Die Wandelanleihe (auch Wandelobligation, Wandelschuldverschreibung oder convertible bond genannt) ist eine Unternehmensanleihe, die den Kapitalgebern neben Zins- und Tilgungszahlungen nach Ablauf einer bestimmten Frist ein Umtauschrecht in Stammaktien der ausgebenden Gesellschaft verbrieft. Der Inhaber einer Wandelanleihe kann das Wandlungsrecht wahrnehmen, muss es aber nicht. Bei Ausübung des Wandlungsrechts muss der Tausch innerhalb einer bestimmten Wandelfrist zu einem vorher bestimmten Wandelpreis erfolgen.
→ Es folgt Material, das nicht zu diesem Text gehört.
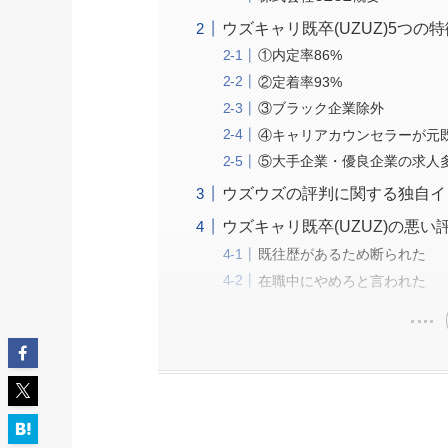
ウズキャリ既卒(UZUZ)5つの
①内定率86%
②定着率93%
③ブラック企業除外
④キャリアカウンセラーが元
⑤大手企業・優良企業の求人
ウズウズの評判に関する独自イ
ウズキャリ既卒(UZUZ)の悪い
既往歴があるため断られた
在職中にやめろと言われた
Mit der Wandlung wird der ehemalige Gläubiger zum Aktionär und sein Forderungsrecht erlischt. Wenn der Inhaber von seinem Recht keinen Gebrauch macht, wird die Wandelanleihe wie eine normale Festzinsanleihe verzinst. Der Zinssatz liegt aber als Ausgleich für den Vorteil des zusätzlichen Wandlungsrechts immer unter dem einer vergleichbaren Anleihe. Bei Wandelgenussscheinen findet ein Tausch von Genussscheinen in Aktien der ausgebenden Gesellschaft statt.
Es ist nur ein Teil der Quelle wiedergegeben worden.